[[ The records, beginning ]]

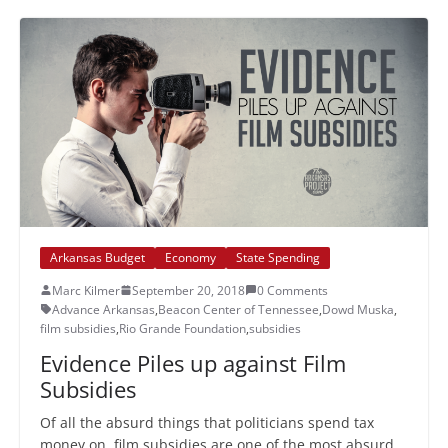
Arkansas Budget
Economy
State Spending
Marc Kilmer
September 20, 2018
0 Comments
Advance Arkansas
,
Beacon Center of Tennessee
,
Dowd Muska
,
film subsidies
,
Rio Grande Foundation
,
subsidies
Evidence Piles up against Film
Subsidies
Of all the absurd things that politicians spend tax
money on, film subsidies are one of the most absurd.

[[ The records, end ]]

- [What the task asks]: Show all lines above containing "absurd".

- [The answer]:
Of all the absurd things that politicians spend tax
money on, film subsidies are one of the most absurd.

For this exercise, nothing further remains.